My understanding, paraphrased: "In order to gradually roll out one change, we ha...

jsnell · 2025-12-05T15:53:12 1764949992

That's a bizarre takeaway for them to suggest, when they had exactly the same kind of bug with Rust like three weeks ago. (In both cases they had code implicitly expecting results to be available. When the results weren't available, they terminated processing of the request with an exception-like mechanism. And then they had the upstream services fail closed, despite the failing requests being to optional sidecars rather than on the critical query path.)

littlestymaar · 2025-12-05T16:04:33 1764950673

In fairness, the previous bug (with the Rust unwrap) should never have happened: someone explicitly called the panicking function, the review didn't catch it and the CI didn't catch it.

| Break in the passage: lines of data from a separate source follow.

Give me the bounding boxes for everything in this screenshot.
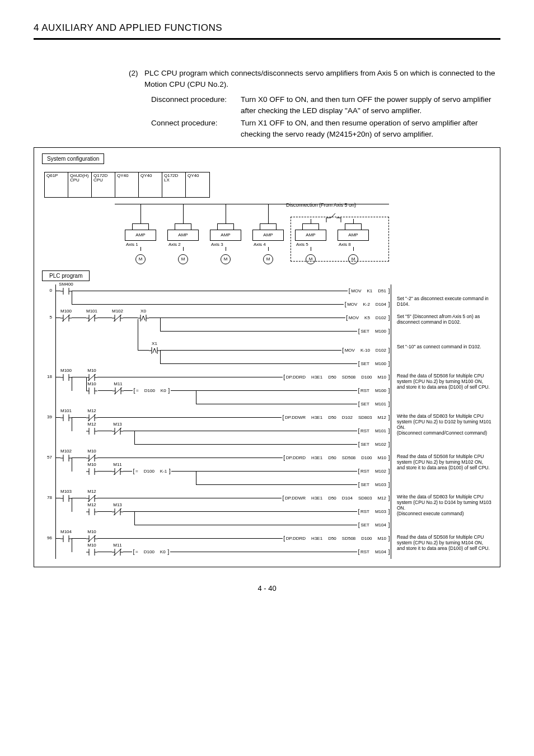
slot-qy40-1: QY40 xyxy=(115,172,139,197)
plc-program-label: PLC program xyxy=(42,270,90,281)
step-num: 39 xyxy=(42,411,55,419)
amp-row: AMP Axis 1 M AMP Axis 2 M AMP Axis 3 M xyxy=(125,223,369,264)
motor-icon: M xyxy=(306,254,316,264)
motor-icon: M xyxy=(221,254,231,264)
contact-m101-nc: M101 xyxy=(86,314,97,322)
chapter-header: 4 AUXILIARY AND APPLIED FUNCTIONS xyxy=(34,22,500,40)
rung-78: 78 M103 M12 [ DP.DDWRH3E1D50D104SD803M12… xyxy=(42,492,492,532)
rung-39: 39 M101 M12 [ DP.DDWRH3E1D50D102SD803M12… xyxy=(42,411,492,451)
system-config-label: System configuration xyxy=(42,153,104,164)
coil-mov-k-2: MOV K-2 D104 xyxy=(347,302,387,307)
plc-rack: Q61P QnUD(H) CPU Q172D CPU QY40 QY40 Q17… xyxy=(44,172,210,198)
rung-0: 0 SM400 [ MOV K1 D51 ] xyxy=(42,284,492,311)
coil-mov-k1: MOV K1 D51 xyxy=(351,288,387,293)
amp-box: AMP xyxy=(167,230,199,241)
axis-label: Axis 3 xyxy=(210,242,241,247)
note-r57: Read the data of SD508 for Multiple CPU … xyxy=(391,451,492,471)
amp-box: AMP xyxy=(210,230,241,241)
axis-label: Axis 1 xyxy=(125,242,156,247)
rack-area: Q61P QnUD(H) CPU Q172D CPU QY40 QY40 Q17… xyxy=(42,169,492,264)
amp-box: AMP xyxy=(338,230,369,241)
disconnect-proc-label: Disconnect procedure: xyxy=(151,94,241,117)
rung-5: 5 M100 M101 M102 X0 [ MOVK5D102 ] xyxy=(42,311,492,371)
contact-m102-nc: M102 xyxy=(112,314,123,322)
servo-bus xyxy=(115,198,389,204)
note-r5: Set "5" (Disconnect afrom Axis 5 on) as … xyxy=(391,311,492,350)
motor-icon: M xyxy=(178,254,188,264)
disconnect-proc-text: Turn X0 OFF to ON, and then turn OFF the… xyxy=(241,94,500,117)
slot-qy40-2: QY40 xyxy=(139,172,162,197)
note-r39: Write the data of SD803 for Multiple CPU… xyxy=(391,411,492,436)
intro-body: PLC CPU program which connects/disconnec… xyxy=(144,68,500,91)
note-r0: Set "-2" as disconnect execute command i… xyxy=(391,284,492,307)
amp-axis-1: AMP Axis 1 M xyxy=(125,223,156,264)
amp-axis-8: AMP Axis 8 M xyxy=(338,223,369,264)
coil-set-m100: SETM100 xyxy=(360,329,387,334)
diagram-container: System configuration Q61P QnUD(H) CPU Q1… xyxy=(34,147,500,567)
rung-96: 96 M104 M10 [ DP.DDRDH3E1D50SD508D100M10… xyxy=(42,532,492,559)
step-num: 18 xyxy=(42,371,55,379)
note-r96: Read the data of SD508 for Multiple CPU … xyxy=(391,532,492,552)
amp-axis-3: AMP Axis 3 M xyxy=(210,223,241,264)
axis-label: Axis 4 xyxy=(252,242,284,247)
slot-cpu: QnUD(H) CPU xyxy=(68,172,92,197)
contact-m100-nc: M100 xyxy=(60,314,72,322)
step-num: 78 xyxy=(42,492,55,500)
coil-set-m100-b: SETM100 xyxy=(360,361,387,366)
coil-dpddrd-18: DP.DDRDH3E1D50SD508D100M10 xyxy=(286,375,387,380)
page-number: 4 - 40 xyxy=(34,584,500,592)
intro-number: (2) xyxy=(129,68,144,91)
contact-x0-pls: X0 xyxy=(138,314,149,322)
amp-axis-4: AMP Axis 4 M xyxy=(252,223,284,264)
amp-box: AMP xyxy=(295,230,326,241)
rung-57: 57 M102 M10 [ DP.DDRDH3E1D50SD508D100M10… xyxy=(42,451,492,492)
rung-18: 18 M100 M10 [ DP.DDRDH3E1D50SD508D100M10… xyxy=(42,371,492,411)
procedure-table: Disconnect procedure: Turn X0 OFF to ON,… xyxy=(151,94,500,141)
note-r18: Read the data of SD508 for Multiple CPU … xyxy=(391,371,492,390)
connect-proc-text: Turn X1 OFF to ON, and then resume opera… xyxy=(241,118,500,141)
amp-box: AMP xyxy=(125,230,156,241)
slot-qy40-3: QY40 xyxy=(186,172,209,197)
note-r78: Write the data of SD803 for Multiple CPU… xyxy=(391,492,492,517)
step-num: 0 xyxy=(42,284,55,293)
slot-q172dlx: Q172D LX xyxy=(162,172,186,197)
motor-icon: M xyxy=(348,254,358,264)
coil-mov-k-10: MOVK-10D102 xyxy=(345,348,387,353)
motor-icon: M xyxy=(135,254,146,264)
ladder-diagram: 0 SM400 [ MOV K1 D51 ] xyxy=(42,284,492,559)
amp-axis-5: AMP Axis 5 M xyxy=(295,223,326,264)
intro-text: (2) PLC CPU program which connects/disco… xyxy=(129,68,500,91)
slot-motion-cpu: Q172D CPU xyxy=(92,172,115,197)
axis-label: Axis 2 xyxy=(167,242,199,247)
axis-label: Axis 5 xyxy=(295,242,326,247)
connect-proc-label: Connect procedure: xyxy=(151,118,241,141)
amp-box: AMP xyxy=(252,230,284,241)
motor-icon: M xyxy=(263,254,273,264)
step-num: 57 xyxy=(42,451,55,460)
contact-sm400: SM400 xyxy=(60,287,72,295)
coil-mov-k5: MOVK5D102 xyxy=(349,315,387,320)
slot-q61p: Q61P xyxy=(45,172,68,197)
amp-axis-2: AMP Axis 2 M xyxy=(167,223,199,264)
axis-label: Axis 8 xyxy=(338,242,369,247)
contact-x1-pls: X1 xyxy=(149,347,160,354)
step-num: 96 xyxy=(42,532,55,540)
step-num: 5 xyxy=(42,311,55,320)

It required a significant organizational failure to happen. These happen but they ought to be rarer than your average bug (unless your organization is fundamentally malfunctioning, that is)

greatgib · 2025-12-05T16:13:25 1764951205

The issue would also not have happened, if someone did the right code, tests, and the review or CI caught it...

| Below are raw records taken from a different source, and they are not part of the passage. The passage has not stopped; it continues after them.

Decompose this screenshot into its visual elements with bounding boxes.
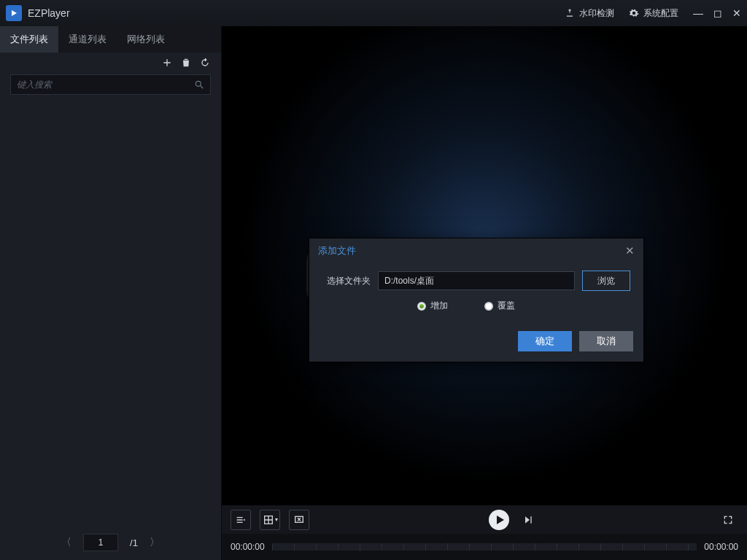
svg-line-2 [201,86,204,89]
search-input[interactable] [17,79,194,90]
close-button[interactable]: ✕ [732,7,741,19]
app-logo [6,5,22,21]
step-forward-icon [522,514,534,526]
folder-path-input[interactable] [378,271,575,290]
minimize-button[interactable]: — [693,7,703,19]
svg-marker-0 [12,10,17,16]
list-icon [235,514,247,526]
search-icon[interactable] [194,79,204,90]
layout-grid-button[interactable]: ▾ [260,510,280,530]
dialog-title: 添加文件 [318,244,356,257]
browse-button[interactable]: 浏览 [582,271,630,291]
fullscreen-button[interactable] [718,510,738,530]
search-box[interactable] [10,74,211,95]
fullscreen-icon [722,514,734,526]
pager-prev[interactable]: 〈 [61,536,71,549]
tab-network-list[interactable]: 网络列表 [117,26,175,52]
ok-button[interactable]: 确定 [518,331,572,351]
pager-next[interactable]: 〉 [150,536,160,549]
system-config-button[interactable]: 系统配置 [622,0,686,26]
delete-icon[interactable] [180,57,192,69]
tab-channel-list[interactable]: 通道列表 [58,26,117,52]
play-button[interactable] [489,510,509,530]
watermark-detect-label: 水印检测 [579,7,614,20]
gear-icon [629,8,639,18]
radio-overwrite[interactable]: 覆盖 [484,300,515,312]
tab-file-list[interactable]: 文件列表 [0,26,58,52]
radio-dot-icon [417,302,426,311]
refresh-icon[interactable] [199,57,211,69]
titlebar: EZPlayer 水印检测 系统配置 — ◻ ✕ [0,0,747,26]
maximize-button[interactable]: ◻ [713,7,722,19]
app-title: EZPlayer [28,7,70,19]
grid-icon [263,514,274,526]
file-list-area [0,101,221,525]
step-forward-button[interactable] [518,510,538,530]
add-icon[interactable] [161,57,173,69]
time-start: 00:00:00 [231,542,265,552]
pager-total: /1 [130,537,138,548]
timeline: 00:00:00 00:00:00 [222,534,747,560]
user-upload-icon [565,8,575,18]
playback-controls: ▾ [222,505,747,534]
close-view-button[interactable] [289,510,309,530]
sidebar: 文件列表 通道列表 网络列表 〈 /1 〉 [0,26,222,560]
svg-point-1 [196,81,201,86]
screen-x-icon [293,514,305,526]
time-end: 00:00:00 [704,542,738,552]
cancel-button[interactable]: 取消 [579,331,633,351]
pager-current-input[interactable] [83,534,118,551]
add-file-dialog: 添加文件 ✕ 选择文件夹 浏览 增加 覆盖 确定 取消 [309,238,644,362]
pager: 〈 /1 〉 [0,525,221,560]
playlist-toggle-button[interactable] [231,510,251,530]
radio-add[interactable]: 增加 [417,300,448,312]
timeline-track[interactable] [272,543,697,551]
dialog-close-button[interactable]: ✕ [625,244,635,257]
chevron-down-icon: ▾ [275,516,278,523]
radio-dot-icon [484,302,493,311]
sidebar-tabs: 文件列表 通道列表 网络列表 [0,26,221,52]
system-config-label: 系统配置 [643,7,678,20]
watermark-detect-button[interactable]: 水印检测 [557,0,622,26]
folder-label: 选择文件夹 [322,275,371,287]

marcosdumay · 2025-12-05T19:05:12 1764961512

It's different to expect somebody to write the correct program every time than to expect somebody not to call the "break_my_system" procedure that was warnings all over it telling people it's there for quick learning-to-use examples or other things you'll never run.

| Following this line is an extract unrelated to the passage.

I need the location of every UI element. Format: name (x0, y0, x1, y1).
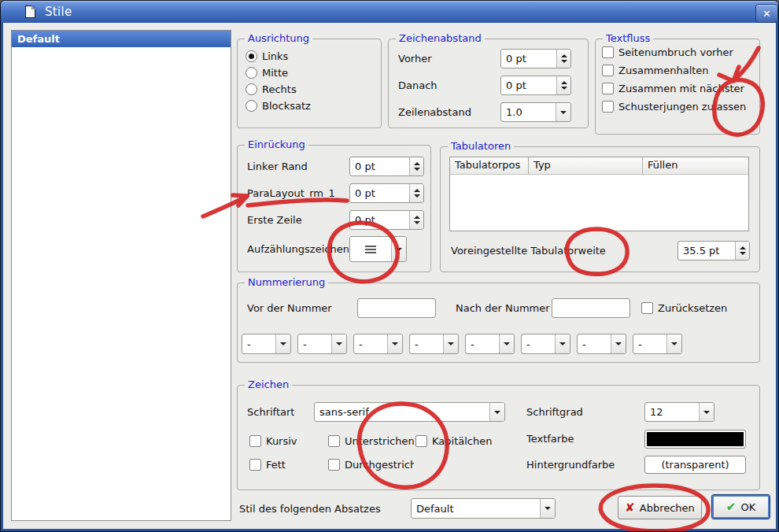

Hamuko · 2025-12-05T18:47:51 1764960471

Yeah, my first thought was that had they used Rust, maybe we would've seen them point out a rule_result.unwrap() as the issue.

pdimitar · 2025-12-05T17:42:52 1764956572

To be precise, the previous problem with Rust was because somebody copped out and used a temporary escape hatch function that absolutely has no place in production code.

It was mostly an amateur mistake. Not Rust's fault. Rust could never gain adoption if it didn't have a few escape hatches.

"Damned if they do, damned if they don't" kind of situation.

There are even lints for the usage of the `unwrap` and `expect` functions.

As the other sibling comment points out, the previous Cloudflare problem was an acute and extensive organizational failure.

zozbot234 · 2025-12-05T19:55:04 1764964504

You can make an argument that .unwrap() should have no place in production code, but .expect("invariant violated: etc. etc.") very much has its place. When the system is in an unpredicted and not-designed-for state it is supposed to shut down promptly, because this makes it easier to troubleshoot the root cause failure whereas not doing so may have even worse consequences.

pdimitar · 2025-12-05T20:31:42 1764966702

I don't disagree but you might as well also manually send an error to f.ex. Sentry and just halt processing of the request.

Though that really depends. In companies where k8s is used the app will be brought back up immediately anyway.

debugnik · 2025-12-05T15:51:12 1764949872

Prevented unless they assert the wrong invariant at runtime like they did last time.

skywhopper · 2025-12-05T15:56:56 1764950216

This is the exact same type of error that happened in their Rust code last time. Strong type systems don’t protect you from lazy programming.

inejge · 2025-12-05T19:09:35 1764961775

It's not remotely the same type of error -- error non-handling is very visible in the Rust code, while the Lua code shows the happy path, with no indication that it could explode at runtime.

Perhaps it's the similar way of not testing the possible error path, which is an organizational problem.